Nel corso della giornata di ieri si sono moltiplicati gli appelli al ministro della Cultura, Gennaro Sangiuliano, affinché smentisse la notizia riportata dal Fatto quotidiano circa una sua diffida al programma radiofonico «Un giorno da pecora». Smentita che all’ora in cui scrivo ancora non risulta pervenuta, grazie al cielo, e che sinceramente mi auguro non arrivi mai, perché priverebbe il pubblico non solo di un grande pezzo di satira, ma anche di un illuminante spaccato della cultura e della psicologia della nuova classe dirigente.
Secondo il Fatto, la lettera dell’avvocato lamenterebbe infatti come da mesi Sangiuliano sia vittima di una sistematica denigrazione da parte della trasmissione di Radio Uno, che si sarebbe spinta fino a ipotizzare, udite udite, una «carenza di preparazione culturale della persona». In questo, a giudizio del legale, pur nella consapevolezza del tono ironico del programma, si anniderebbe chiaramente un «intento diffamatorio tanto più grave se si considerano il profilo e la personalità del dottor Sangiuliano», il quale non per niente «è laureato in Giurisprudenza, dottore di ricerca e professore a contratto in diversi atenei». E scusate se è poco.
I maligni, naturalmente, hanno subito pensato a una vendetta nei confronti di Geppi Cucciari, che conduce il programma insieme a Giorgio Lauro, e alla presentazione del premio Strega era stata protagonista di un indimenticabile scambio con il ministro. Con lui che nel bel mezzo di un retorico invito alla lettura si lascia scappare, a proposito dei libri in gara, un rivelatore «proverò a leggerli», e lei che quasi balbetta per lo stupore: «Ah, non… non… non li ha letti?», scatenando così una straziante marcia indietro da parte di Sangiuliano, il quale a quel punto biascica un incredibile: «Sì, li ho letti perché ho votato, però voglio, come dire, approfondire questi volumi». Ma lei ormai non può più tenersi, e quindi risponde: «Cioè oltre la copertina, dentro».
D’altra parte stiamo parlando del ministro della Cultura che, pensando evidentemente di fare un figurone, qualche mese fa aveva dichiarato: «Nel mio piccolo mi sono autoimposto di leggere un libro al mese.
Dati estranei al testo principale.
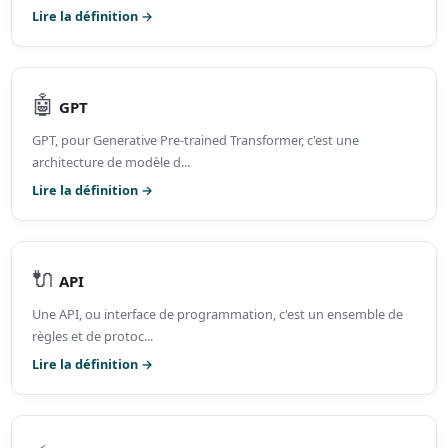
Lire la définition →
🤖
GPT
GPT, pour Generative Pre-trained Transformer, c'est une
architecture de modèle d...
Lire la définition →
🔌
API
Une API, ou interface de programmation, c'est un ensemble de
règles et de protoc...
Lire la définition →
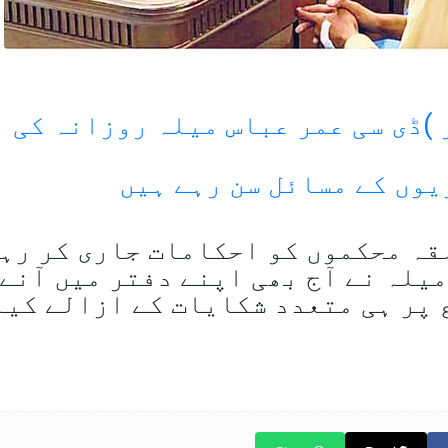
 )ڈی سی عمر عباس میلہ روزانہ کی 
یوں کے مسائل سن رہے ہیں
قہ محکموں کو احکامات جاری کر رہ
میلہ نے آج بھی اپنے دفتر میں آنے
 پر ہی متعدد شکایات کے ازالے کیل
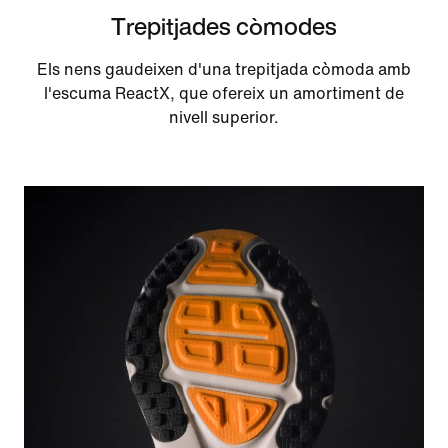
Trepitjades còmodes
Els nens gaudeixen d'una trepitjada còmoda amb
l'escuma ReactX, que ofereix un amortiment de
nivell superior.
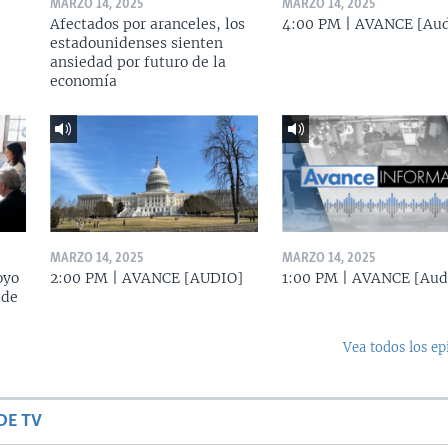
MARZO 14, 2025
MARZO 14, 2025
Afectados por aranceles, los
4:00 PM | AVANCE [Aud
estadounidenses sienten
ansiedad por futuro de la
economía
MARZO 14, 2025
MARZO 14, 2025
oyo
2:00 PM | AVANCE [AUDIO]
1:00 PM | AVANCE [Aud
 de
Vea todos los ep
DE TV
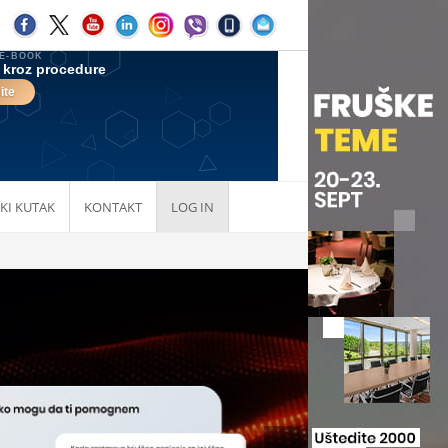
KI KUTAK
KONTAKT
LOG IN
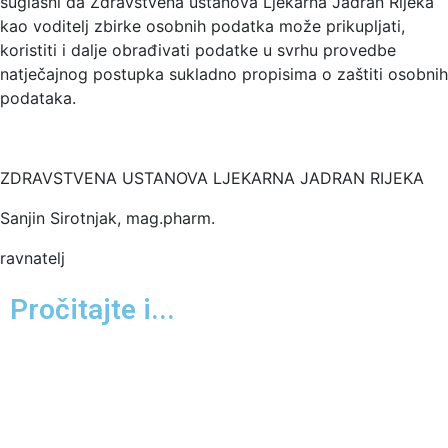
suglasni da Zdravstvena ustanova Ljekarna Jadran Rijeka
kao voditelj zbirke osobnih podatka može prikupljati,
koristiti i dalje obrađivati podatke u svrhu provedbe
natječajnog postupka sukladno propisima o zaštiti osobnih
podataka.
ZDRAVSTVENA USTANOVA LJEKARNA JADRAN RIJEKA
Sanjin Sirotnjak, mag.pharm.
ravnatelj
Pročitajte i...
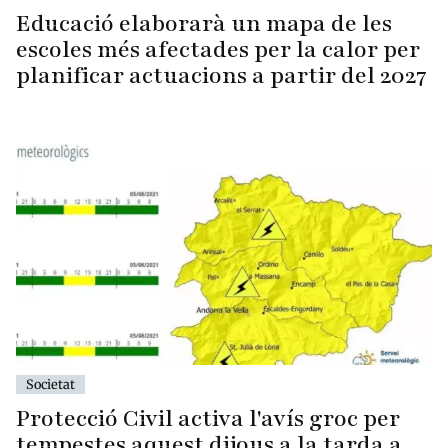
Educació elaborarà un mapa de les
escoles més afectades per la calor per
planificar actuacions a partir del 2027
Societat
Protecció Civil activa l'avís groc per
tempestes aquest dijous a la tarda a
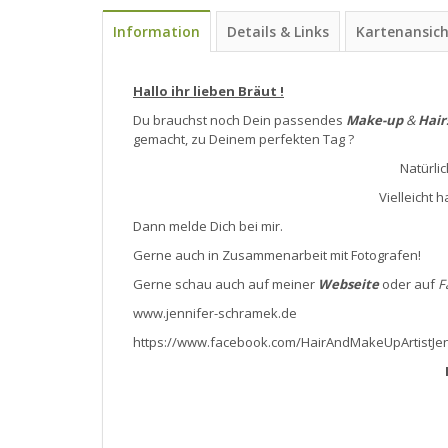
Information
Details & Links
Kartenansic
Hallo ihr lieben Bräut !
Du brauchst noch Dein passendes
Make-up
&
Hair
gemacht, zu Deinem perfekten Tag ?
Natürli
Vielleicht 
Dann melde Dich bei mir.
Gerne auch in Zusammenarbeit mit Fotografen!
Gerne schau auch auf meiner
Webseite
oder auf
F
www.jennifer-schramek.de
https://www.facebook.com/HairAndMakeUpArtistJe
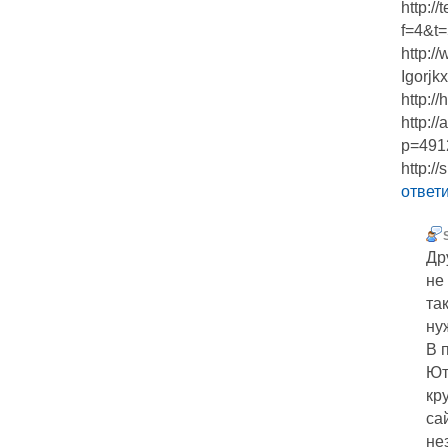
http:/
f=4&t
http:
Igorjkx
http:/
http:/
p=491
http:
ответ
Др
не
та
ну
В 
Ют
кр
са
не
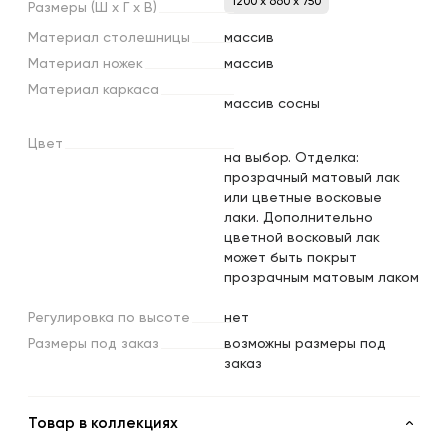
1200 x 660 x 750
Размеры
(Ш
х
Г
х
В)
Материал
столешницы
массив
Материал
ножек
массив
Материал
каркаса
массив сосны
Цвет
на выбор. Отделка:
прозрачный матовый лак
или цветные восковые
лаки. Дополнительно
цветной восковый лак
может быть покрыт
прозрачным матовым лаком
Регулировка
по
высоте
нет
Размеры
под
заказ
возможны размеры под
заказ
Товар в коллекциях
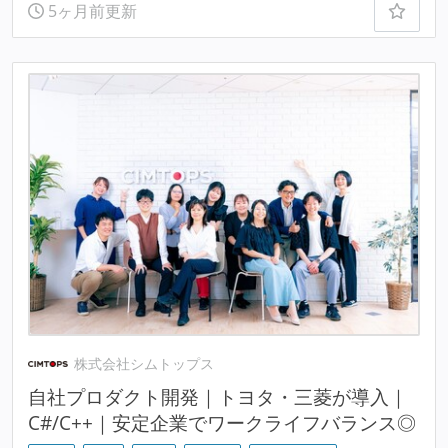
5ヶ月前更新
株式会社シムトップス
自社プロダクト開発｜トヨタ・三菱が導入｜
C#/C++｜安定企業でワークライフバランス◎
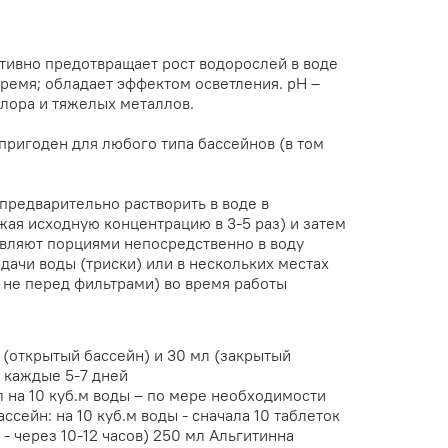
тивно предотвращает рост водорослей в воде
ремя; обладает эффектом осветления. рН –
хлора и тяжелых металлов.
пригоден для любого типа бассейнов (в том
предварительно растворить в воде в
жая исходную концентрацию в 3-5 раз) и затем
вляют порциями непосредственно в воду
дачи воды (триски) или в нескольких местах
 не перед фильтрами) во время работы
 (открытый бассейн) и 30 мл (закрытый
ы каждые 5-7 дней
л на 10 куб.м воды – по мере необходимости
сейн: на 10 куб.м воды - сначала 10 таблеток
 - через 10-12 часов) 250 мл Альгитинна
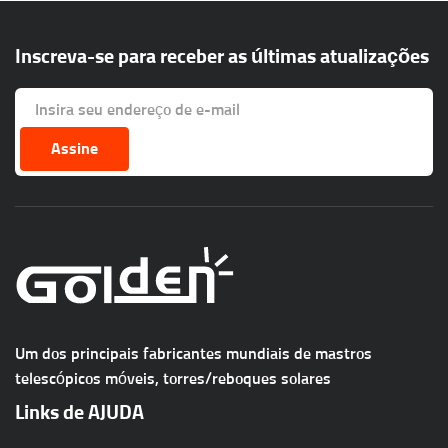
Inscreva-se para receber as últimas atualizações
Assine
Um dos principais fabricantes mundiais de mastros
telescópicos móveis, torres/reboques solares
Links de AJUDA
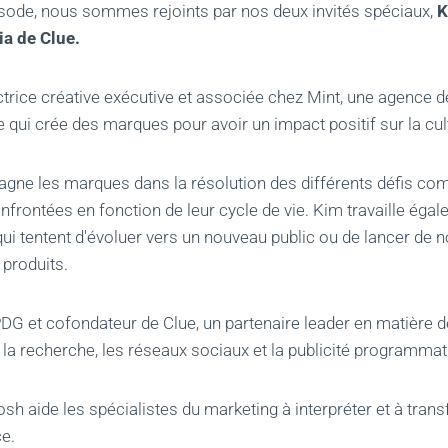
sode, nous sommes rejoints par nos deux invités spéciaux,
K
ia de Clue.
ctrice créative exécutive et associée chez Mint, une agence d
qui crée des marques pour avoir un impact positif sur la cultu
gne les marques dans la résolution des différents défis c
onfrontées en fonction de leur cycle de vie. Kim travaille ég
qui tentent d'évoluer vers un nouveau public ou de lancer de
produits.
PDG et cofondateur de Clue, un partenaire leader en matière 
la recherche, les réseaux sociaux et la publicité programmat
osh aide les spécialistes du marketing à interpréter et à tra
e.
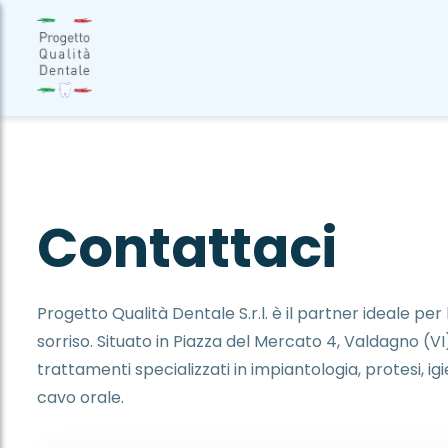
C
o
n
t
a
t
t
a
c
i
Progetto Qualità Dentale S.r.l. è il partner ideale per 
sorriso. Situato in Piazza del Mercato 4, Valdagno (VI)
trattamenti specializzati in impiantologia, protesi, ig
cavo orale.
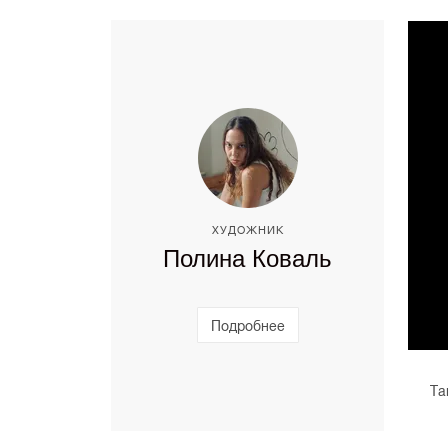
ХУДОЖНИК
Полина Коваль
Подробнее
Та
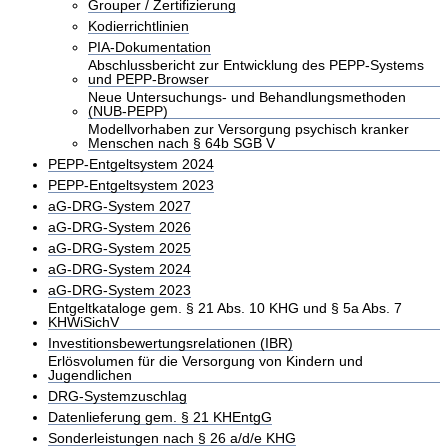
Grouper / Zertifizierung
Kodierrichtlinien
PIA-Dokumentation
Abschlussbericht zur Entwicklung des PEPP-Systems
und PEPP-Browser
Neue Untersuchungs- und Behandlungsmethoden
(NUB-PEPP)
Modellvorhaben zur Versorgung psychisch kranker
Menschen nach § 64b SGB V
PEPP-Entgeltsystem 2024
PEPP-Entgeltsystem 2023
aG-DRG-System 2027
aG-DRG-System 2026
aG-DRG-System 2025
aG-DRG-System 2024
aG-DRG-System 2023
Entgeltkataloge gem. § 21 Abs. 10 KHG und § 5a Abs. 7
KHWiSichV
Investitionsbewertungsrelationen (IBR)
Erlösvolumen für die Versorgung von Kindern und
Jugendlichen
DRG-Systemzuschlag
Datenlieferung gem. § 21 KHEntgG
Sonderleistungen nach § 26 a/d/e KHG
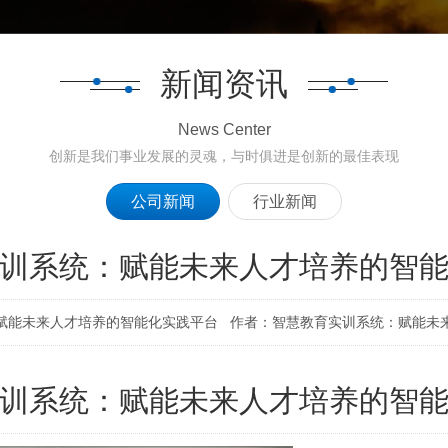
新闻资讯
News Center
创新是我们事业发展的灵魂，与时俱进是创新的最佳表现
公司新闻
行业新闻
训系统：赋能未来人才培养的智
赋能未来人才培养的智能化实践平台 作者：智慧教育实训系统：赋能未
训系统：赋能未来人才培养的智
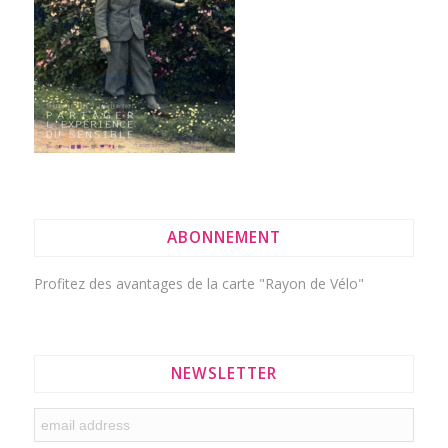
ABONNEMENT
Profitez des avantages de la
carte "Rayon de Vélo"
NEWSLETTER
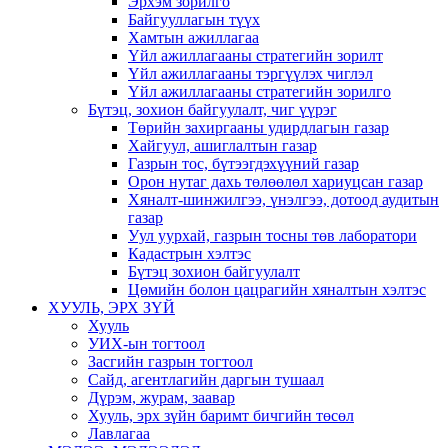
Эрхэм зорилго
Байгууллагын түүх
Хамтын ажиллагаа
Үйл ажиллагааны стратегийн зорилт
Үйл ажиллагааны тэргүүлэх чиглэл
Үйл ажиллагааны стратегийн зорилго
Бүтэц, зохион байгуулалт, чиг үүрэг
Төрийн захиргааны удирдлагын газар
Хайгуул, ашиглалтын газар
Газрын тос, бүтээгдэхүүний газар
Орон нутаг дахь төлөөлөл хариуцсан газар
Хяналт-шинжилгээ, үнэлгээ, дотоод аудитын
газар
Уул уурхай, газрын тосны төв лаборатори
Кадастрын хэлтэс
Бүтэц зохион байгуулалт
Цөмийн болон цацрагийн хяналтын хэлтэс
ХУУЛЬ, ЭРХ ЗҮЙ
Хууль
УИХ-ын тогтоол
Засгийн газрын тогтоол
Сайд, агентлагийн даргын тушаал
Дүрэм, журам, заавар
Хууль, эрх зүйн баримт бичгийн төсөл
Лавлагаа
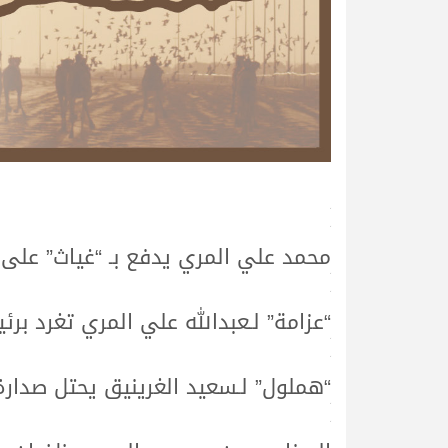
>
>
محمد علي المري يدفع بـ “غياث” على
>
>
“عزامة” لـعبدالله علي المري تغرد برئي
>
>
“هملول” لـسعيد الغرينيق يحتل صدارة
>
>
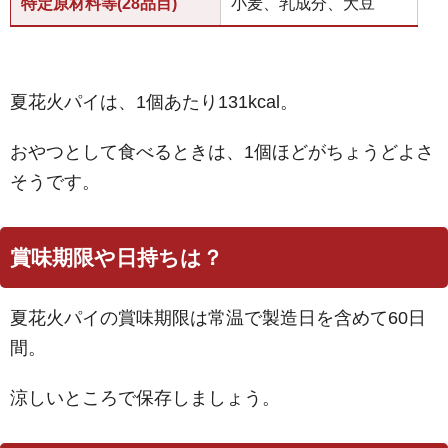
特定原材料等(28品目)
小麦、乳成分、大豆
夏花火パイは、1個あたり131kcal。
おやつとして食べるときは、1個ほどがちょうどよさ
そうです。
賞味期限や日持ちは？
夏花火パイの賞味期限は常温で製造日を含めて60日
間。
涼しいところで保存しましょう。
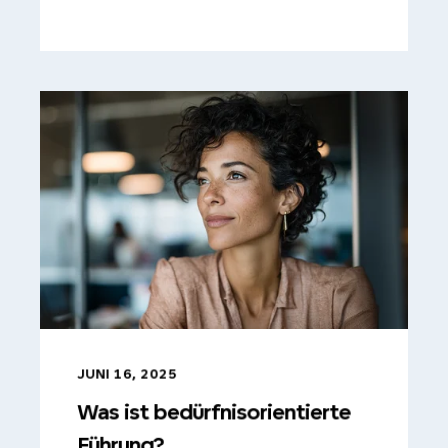
JUNI 16, 2025
Was ist bedürfnisorientierte
Führung?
È un fatto di disciplina. Come andare a messa». Parole che testimoniano tanto la vastità della sua cultura quanto il fervore della sua fede.
Nell’idea di diffidare un programma satirico per lesione del profilo culturale del ministro c’è però qualcosa che va oltre Sangiuliano e tocca l’intero governo. Penso al ministro dell’Agricoltura, Francesco Lollobrigida, che pretende di fermare il treno per scendere quando più gli aggrada, magari dopo avere telefonato all’amministratore delegato delle Ferrovie, e poi insiste a rivendicare la sua scelta come un dovere istituzionale. Penso al sottosegretario alla Cultura Vittorio Sgarbi (a proposito, è ancora lì?), che solo quest’anno, stando ai giornali, avrebbe incassato centinaia di migliaia di euro per la partecipazione a mostre, premi e inaugurazioni, notizia che lo stesso Sangiuliano, a fine ottobre, aveva commentato dichiarando di avere segnalato tutto all’Antitrust e di averne informato anche la presidente del Consiglio (dopodiché?).
In pratica, a dispetto della retorica populista e anti-casta con cui sono arrivati al potere, e che la stessa Giorgia Meloni continua a utilizzare a piene mani, da ultimo nel suo messaggio all’iniziativa di Fratelli d’Italia per il primo anno di governo («Noi abbiamo portato al governo l’Italia vera, che non è quella descritta dai giornaloni, o nei salotti tv, abbiamo portato al governo l’Italia dimenticata e umiliata da anni di governi di sinistra…»), questa schiera di ministri, sottosegretari e parlamentari della nuova destra è tutta un «lei non sa chi sono io». Ma la vera tragedia è che sembrano non saperlo neanche loro.